All lines from the one containing "tinh tế như" through the final line of the entries are to be written out verbatim; no other line is to be included.

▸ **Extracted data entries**
# # # # #

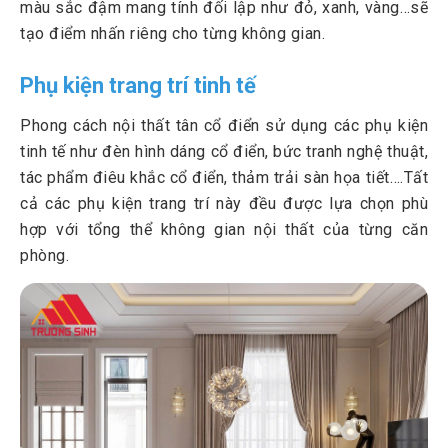
màu sắc đậm mang tính đối lập như đỏ, xanh, vàng…sẽ
tạo điểm nhấn riêng cho từng không gian.
Phụ kiện trang trí tinh tế
Phong cách nội thất tân cổ điển sử dụng các phụ kiện
tinh tế như đèn hình dáng cổ điển, bức tranh nghệ thuật,
tác phẩm điêu khắc cổ điển, thảm trải sàn họa tiết….Tất
cả các phụ kiện trang trí này đều được lựa chọn phù
hợp với tổng thể không gian nội thất của từng căn
phòng.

# # # # #

▸ **Task output**
tinh tế như đèn hình dáng cổ điển, bức tranh nghệ thuật,
tác phẩm điêu khắc cổ điển, thảm trải sàn họa tiết….Tất
cả các phụ kiện trang trí này đều được lựa chọn phù
hợp với tổng thể không gian nội thất của từng căn
phòng.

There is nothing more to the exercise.